> Task statement
Every line in the records below that holds "Music" must be identified and copied.
Start of Block
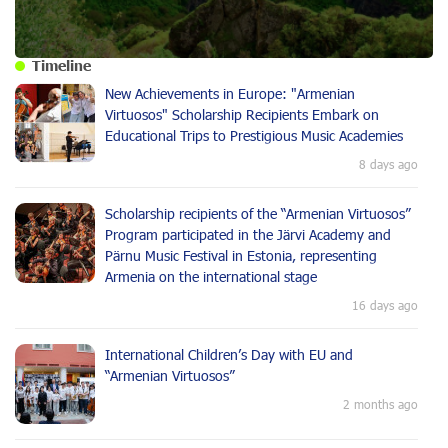
Timeline
New Achievements in Europe: "Armenian
Virtuosos" Scholarship Recipients Embark on
Educational Trips to Prestigious Music Academies
8 days ago
Scholarship recipients of the “Armenian Virtuosos”
Program participated in the Järvi Academy and
Pärnu Music Festival in Estonia, representing
Armenia on the international stage
16 days ago
International Children’s Day with EU and
“Armenian Virtuosos”
2 months ago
End of Block
> Task answer
Educational Trips to Prestigious Music Academies
Pärnu Music Festival in Estonia, representing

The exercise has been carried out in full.